Fitness (Modified Sitting Step Test).
Fitness was determined using an MSST that was adapted from Smith and Gilligan.²¹ The MSST is a 5-minute submaximal exercise test that is conducted with the participant seated. The test consists of alternating placement of the feet on the edge of a 15.2-cm (6-in) step at a stepping rate of one step per second for 5 minutes. The test has a reported exercise workload of 8.05 mL O₂·kg^–1·min^–1 (2.3 metabolic equivalents).²¹ We measured heart rate (HR) and blood pressure at the start of exercise, after 5 minutes of exercise, and 2 minutes after exercise. Subjects were excluded from performing the MSST for the following reasons: (1) a resting HR greater than 100 bpm, (2) a resting systolic blood pressure (SBP) greater than 180 mm Hg, or (3) a diastolic blood pressure greater than 95 mm Hg. The test was symptom limited and was terminated if the participant demonstrated any of the following: (1) shortness of breath, (2) fatigue that prevented continuance, (3) an HR greater than 120 bpm, (4) a drop in SBP greater than 10 mm Hg, (5) an SBP greater than 220 mm Hg, or (6) an increase in diastolic blood pressure greater than 10 mm Hg.

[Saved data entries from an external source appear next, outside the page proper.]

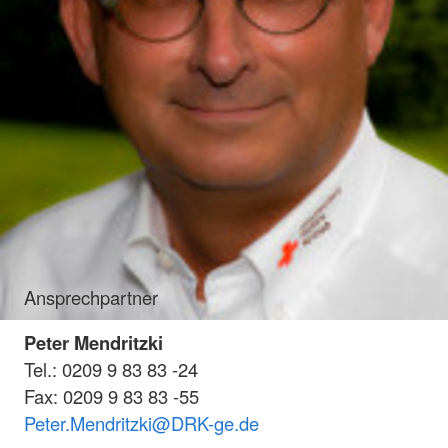
Ansprechpartner
Peter Mendritzki
Tel.: 0209 9 83 83 -24
Fax: 0209 9 83 83 -55
Peter.Mendritzki@DRK-ge.de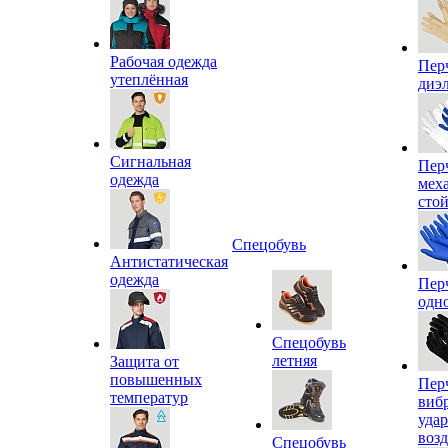
Рабочая одежда
Пер
утеплённая
диэ
Сигнальная
Пер
одежда
мех
сто
Спецобувь
Антистатическая
одежда
Пер
одн
Спецобувь
летняя
Защита от
повышенных
Пер
температур
виб
уда
воз
Спецобувь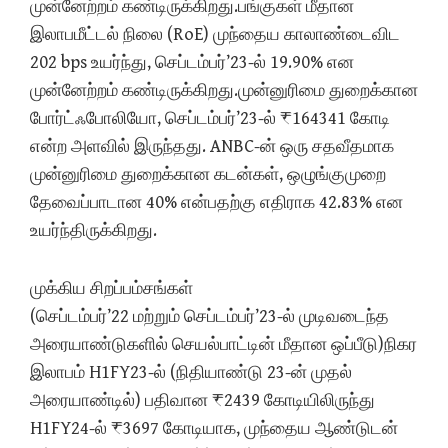
முன்னேற்றம் கண்டிருக்கிறது.பங்குகள் மீதான
இலாபமீட்டல் நிலை (RoE) முந்தைய காலாண்டைவிட
202 bps உயர்ந்து, செப்டம்பர்’23-ல் 19.90% என
முன்னேற்றம் கண்டிருக்கிறது.முன்னுரிமை துறைக்கான
போர்ட்ஃபோலியோ, செப்டம்பர்’23-ல் ₹164341 கோடி
என்ற அளவில் இருந்தது. ANBC-ன் ஒரு சதவீதமாக
முன்னுரிமை துறைக்கான கடன்கள், ஒழுங்குமுறை
தேவைப்பாடான 40% என்பதற்கு எதிராக 42.83% என
உயர்ந்திருக்கிறது.
முக்கிய சிறப்பம்சங்கள்
(செப்டம்பர்’22 மற்றும் செப்டம்பர்’23-ல் முடிவடைந்த
அரையாண்டுகளில் செயல்பாட்டின் மீதான ஒப்பீடு)நிகர
இலாபம் H1FY23-ல் (நிதியாண்டு 23-ன் முதல்
அரையாண்டில்) பதிவான ₹2439 கோடியிலிருந்து
H1FY24-ல் ₹3697 கோடியாக, முந்தைய ஆண்டுடன்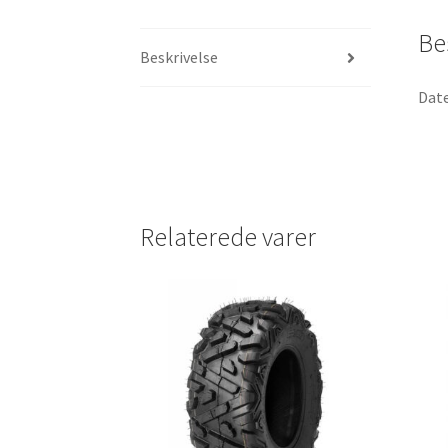
Be
Beskrivelse
Date
Relaterede varer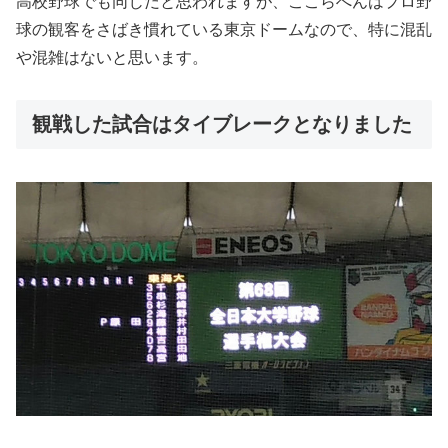
高校野球でも同じだと思われますが、ここらへんはプロ野
球の観客をさばき慣れている東京ドームなので、特に混乱
や混雑はないと思います。
観戦した試合はタイブレークとなりました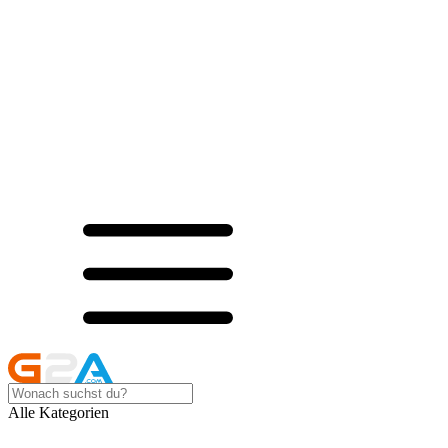
Alle Kategorien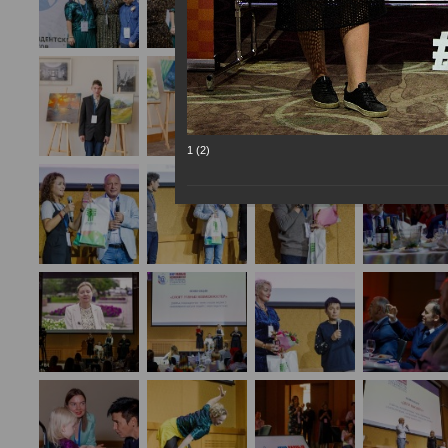
1 (2)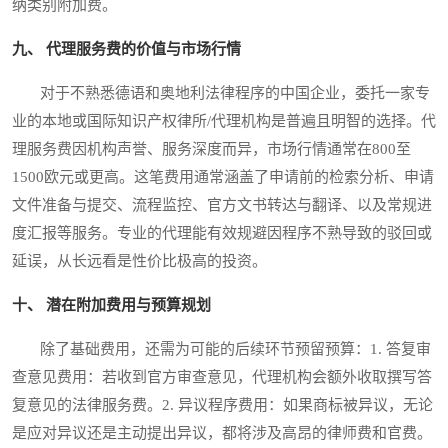
纳类别附加费。
九、 代理服务费的价值与市场行情
对于不熟悉德语和奥地利法律程序的中国企业，委托一家专
业的本地或国际知识产权律所/代理机构是普遍且明智的选择。代
理服务费因机构声誉、服务深度而异，市场行情通常在800至
1500欧元或更高。这笔费用通常涵盖了申请前的检索分析、申请
文件准备与提交、流程监控、官方文书转达与翻译、以及常规进
度汇报等服务。专业的代理能有效规避因程序不熟导致的驳回或
延误，从长远看是性价比极高的投资。
十、 潜在附加费用与预算规划
除了基础费用，还需为可能的后续环节预留预算：1. 答复审
查意见费用：若收到官方审查意见，代理机构会额外收取撰写答
复意见的法律服务费。2. 异议程序费用：如果商标被异议，无论
是应对异议还是主动提出异议，都将涉及高昂的律师费和官费。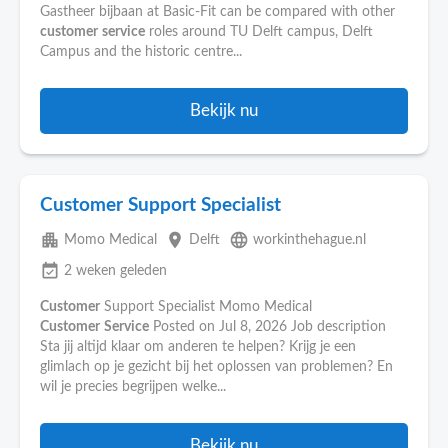
Gastheer bijbaan at Basic-Fit can be compared with other
customer
service
roles around TU Delft campus, Delft
Campus and the historic centre...
Bekijk nu
Customer Support Specialist
apartment
place
language
Momo Medical
Delft
workinthehague.nl
event_available
2 weken geleden
Customer
Support Specialist Momo Medical
Customer
Service
Posted on Jul 8, 2026 Job description
Sta jij altijd klaar om anderen te helpen? Krijg je een
glimlach op je gezicht bij het oplossen van problemen? En
wil je precies begrijpen welke...
Bekijk nu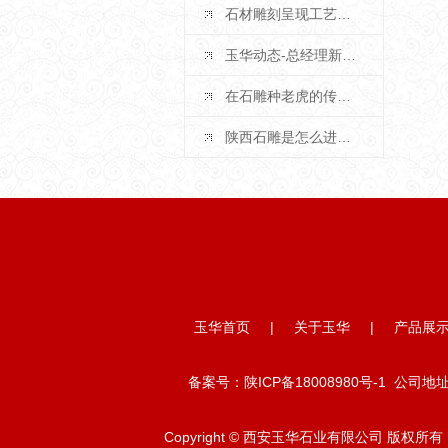
石材雕刻呈现工艺美学
玉华动态-总经理新年致辞
在石雕种老虎的传统文化是什么？
陕西石雕是怎么进行抛光的？
玉华首页
|
关于玉华
|
产品展
备案号：
陕ICP备18008980号-1
公司地址：
Copyright © 西安玉华石业有限公司 版权所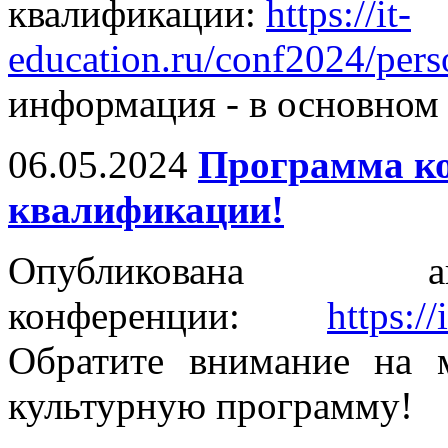
квалификации:
https://it-
education.ru/conf2024/pers
информация - в основном 
06.05.2024
Программа к
квалификации!
Опубликована ак
конференции:
https:/
Обратите внимание на 
культурную программу!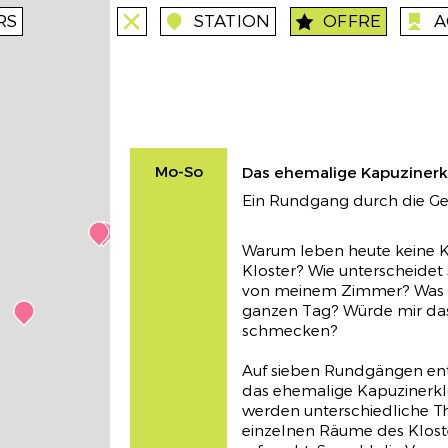
STATION
OFFRE
A
RS
close
close
station
angebote
anreise
Öffentliche Synagogenführung
stations
So
Mo-So
Das ehemalige Kapuzinerk
Ein Rundgang durch die Ge
Warum leben heute keine 
Kloster? Wie unterscheidet 
von meinem Zimmer? Was 
ganzen Tag? Würde mir da
Introduction au chiisme
stations
schmecken?
me, ve
Auf sieben Rundgängen en
Connaissez-vous l’origine de la différen
das ehemalige Kapuzinerkl
entre le chiisme et le sunnisme ? Savez
werden unterschiedliche Th
vous quelle est la composition culturel
einzelnen Räume des Klost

Based on their ability to initiate and complete the 5-minute (300-s) MSST and the response to the exercise stimulus, the participants were classified as belonging to 1 of 3 fitness categories: unhealthy, deconditioned, or conditioned.^31,32 Subjects were classified as unhealthy if they were unable to initiate or complete the 5-minute MSST. Based on the rate-pressure product (RPP=HR x SBP) after 5 minutes of exercise and at 2 minutes into recovery, subjects were classified as deconditioned if they completed the 5-minute MSST, but demonstrated an inadequate response to exercise or an inadequate recovery from the short (5-minute) bout of exercise.

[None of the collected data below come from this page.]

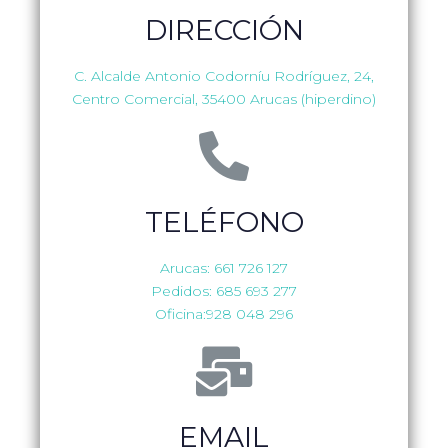
DIRECCIÓN
C. Alcalde Antonio Codorníu Rodríguez, 24,
Centro Comercial, 35400 Arucas (hiperdino)
TELÉFONO
Arucas: 661 726 127
Pedidos: 685 693 277
Oficina:928 048 296
EMAIL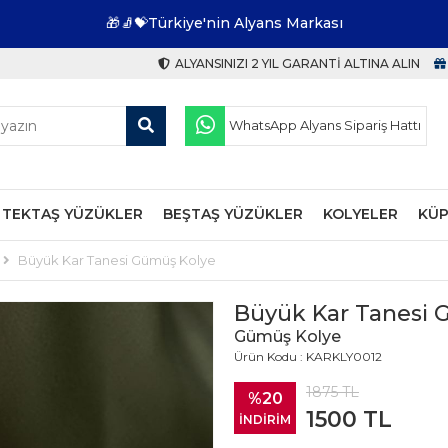
🎁🧦💝Türkiye'nin Alyans Markası
ALYANSINIZI 2 YIL GARANTI ALTINA ALIN
WhatsApp Alyans Sipariş Hattı
TEKTAŞ YÜZÜKLER
BEŞTAŞ YÜZÜKLER
KOLYELER
KÜP
Büyük Kar Tanesi Gümüş Kolye
Büyük Kar Tanesi 
Gümüş Kolye
Ürün Kodu : KARKLY0012
1875
TL
%20
1500
TL
İNDİRİM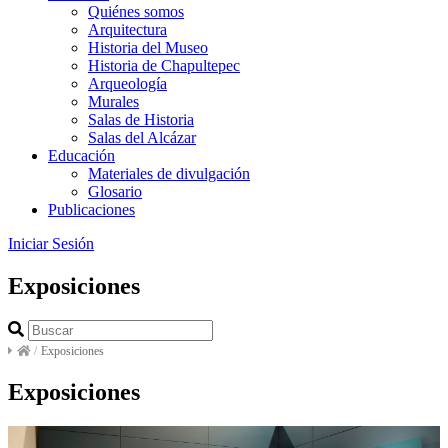
Quiénes somos
Arquitectura
Historia del Museo
Historia de Chapultepec
Arqueología
Murales
Salas de Historia
Salas del Alcázar
Educación
Materiales de divulgación
Glosario
Publicaciones
Iniciar Sesión
Exposiciones
/
Exposiciones
Exposiciones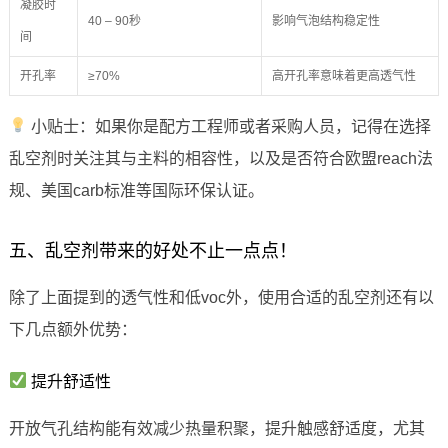
凝胶时
40 – 90秒
影响气泡结构稳定性
间
开孔率
≥70%
高开孔率意味着更高透气性
小贴士：如果你是配方工程师或者采购人员，记得在选择
乱空剂时关注其与主料的相容性，以及是否符合欧盟reach法
规、美国carb标准等国际环保认证。
五、乱空剂带来的好处不止一点点！
除了上面提到的透气性和低voc外，使用合适的乱空剂还有以
下几点额外优势：
提升舒适性
开放气孔结构能有效减少热量积聚，提升触感舒适度，尤其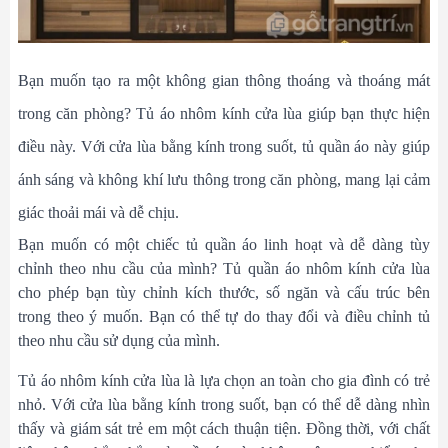
Bạn muốn tạo ra một không gian thông thoáng và thoáng mát
trong căn phòng? Tủ áo nhôm kính cửa lùa giúp bạn thực hiện
điều này. Với cửa lùa bằng kính trong suốt, tủ quần áo này giúp
ánh sáng và không khí lưu thông trong căn phòng, mang lại cảm
giác thoải mái và dễ chịu.
Bạn muốn có một chiếc tủ quần áo linh hoạt và dễ dàng tùy
chỉnh theo nhu cầu của mình? Tủ quần áo nhôm kính cửa lùa
cho phép bạn tùy chỉnh kích thước, số ngăn và cấu trúc bên
trong theo ý muốn. Bạn có thể tự do thay đổi và điều chỉnh tủ
theo nhu cầu sử dụng của mình.
Tủ áo nhôm kính cửa lùa là lựa chọn an toàn cho gia đình có trẻ
nhỏ. Với cửa lùa bằng kính trong suốt, bạn có thể dễ dàng nhìn
thấy và giám sát trẻ em một cách thuận tiện. Đồng thời, với chất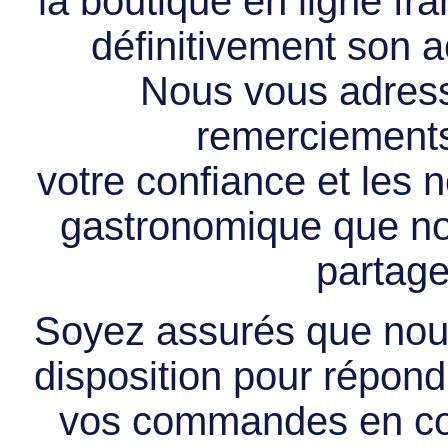
la boutique en ligne f
définitivement son ac
Nous vous adress
remerciements 
votre confiance et les
gastronomique que no
partage
Soyez assurés que nous
disposition pour répondr
vos commandes en cou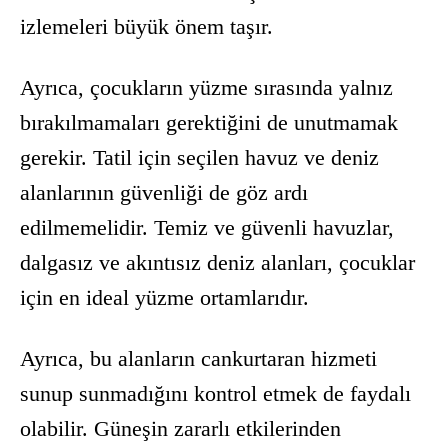
izlemeleri büyük önem taşır.
Ayrıca, çocukların yüzme sırasında yalnız
bırakılmamaları gerektiğini de unutmamak
gerekir. Tatil için seçilen havuz ve deniz
alanlarının güvenliği de göz ardı
edilmemelidir. Temiz ve güvenli havuzlar,
dalgasız ve akıntısız deniz alanları, çocuklar
için en ideal yüzme ortamlarıdır.
Ayrıca, bu alanların cankurtaran hizmeti
sunup sunmadığını kontrol etmek de faydalı
olabilir. Güneşin zararlı etkilerinden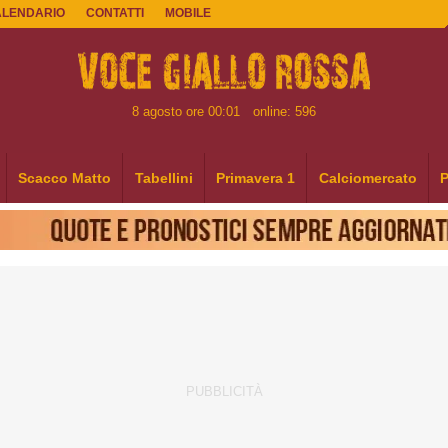
ALENDARIO
CONTATTI
MOBILE
8 agosto ore 00:01
online: 596
Scacco Matto
Tabellini
Primavera 1
Calciomercato
P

An inadequate response was defined as failure to achieve an adequate exercise RPP value after 5 minutes; an adequate exercise RPP was greater than or equal to 30% of the heart rate reserve (heart rate reserve as determined by the Karvonen equation) multiplied by the sum of the resting SBP plus 20 mm Hg (an estimate of expected rise in SBP with exercise). Inadequate recovery was defined as failure to exhibit an RPP at recovery, 2 minutes after exercise, that was less than or equal to the resting RPP plus 50% of the difference between the adequate exercise RPP and the resting RPP (ie, RPP recovery of 50% of the change with exercise). Older people classified in the conditioned category demonstrated the ability to achieve an adequate exercising RPP and the ability to recover to less than or equal to 50% of the change in RPP from rest to exercise at 2 minutes after exercise.

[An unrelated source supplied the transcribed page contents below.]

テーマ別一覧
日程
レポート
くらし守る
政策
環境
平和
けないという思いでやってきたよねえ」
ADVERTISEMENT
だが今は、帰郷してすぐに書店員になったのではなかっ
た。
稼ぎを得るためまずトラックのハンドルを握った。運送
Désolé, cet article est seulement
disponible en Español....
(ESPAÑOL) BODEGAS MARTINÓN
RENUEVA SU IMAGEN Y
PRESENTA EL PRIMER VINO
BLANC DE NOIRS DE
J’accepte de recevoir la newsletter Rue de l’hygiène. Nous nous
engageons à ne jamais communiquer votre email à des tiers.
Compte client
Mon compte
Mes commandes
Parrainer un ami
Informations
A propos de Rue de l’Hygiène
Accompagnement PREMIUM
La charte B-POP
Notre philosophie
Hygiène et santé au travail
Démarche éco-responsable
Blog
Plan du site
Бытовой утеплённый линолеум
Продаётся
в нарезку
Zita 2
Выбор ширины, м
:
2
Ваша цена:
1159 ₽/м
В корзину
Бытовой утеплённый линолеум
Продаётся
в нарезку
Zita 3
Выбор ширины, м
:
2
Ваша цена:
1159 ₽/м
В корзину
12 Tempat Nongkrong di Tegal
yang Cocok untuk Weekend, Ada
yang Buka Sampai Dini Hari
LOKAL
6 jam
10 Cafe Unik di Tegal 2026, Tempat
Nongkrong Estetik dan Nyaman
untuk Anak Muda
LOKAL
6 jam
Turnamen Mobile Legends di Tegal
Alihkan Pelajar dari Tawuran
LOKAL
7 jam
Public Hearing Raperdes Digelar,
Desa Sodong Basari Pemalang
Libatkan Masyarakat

We used the RPP to classify the response to the MSST because the RPP is believed to represent the work of the heart³³ and can be used to quantify the work of the heart even for people taking beta-blockers.^34,35 Heart rate increases are limited by an age-restricted maximum, and the increase is not linear in older people.³⁶ Systolic blood pressure is only moderately responsive to exercise, but Williams et al³⁷ suggested that increases in maximum RPP values in older people with cardiac disease after exercise training indicate a greater ability of the heart to function at higher workloads. Because of the restricted HR response and modest SBP response of older people, we used the exercise duration (0–300 seconds) and fitness categories based on the RPP values for response to and recovery from exercise during the MSST to describe fitness of the participants.

Reliability of the MSST category classification (for test-retest within 1–6 months: ICC [2,1]=.67, n=20) and construct validity of categories by comparison to physical function status as indicated by the PPT percentile rank has been demonstrated for community-dwelling older men (64–97 years of age, n=73).³⁸ For statistical analyses, the categories were given numerical codes: 1=unhealthy, 2=deconditioned, 3=conditioned.

Disability Measures

Mobility (gait speed and stride length).
Gait characteristics were recorded as described by Cerny³⁹ in 1983 and previously measured by Wolfson et al.⁴⁰ The participants wore permanent markers taped to the back of the heel of the shoe, with the tip of the marker just touching the floor. The floor was covered by a brown paper walkway. Subjects were timed as they completed a 6-m walk at a self-selected pace. To avoid any acceleration or deceleration effects of initiating or stopping the walk, gait speed and stride length were determined from the measurement of the central 3 strides of the walk.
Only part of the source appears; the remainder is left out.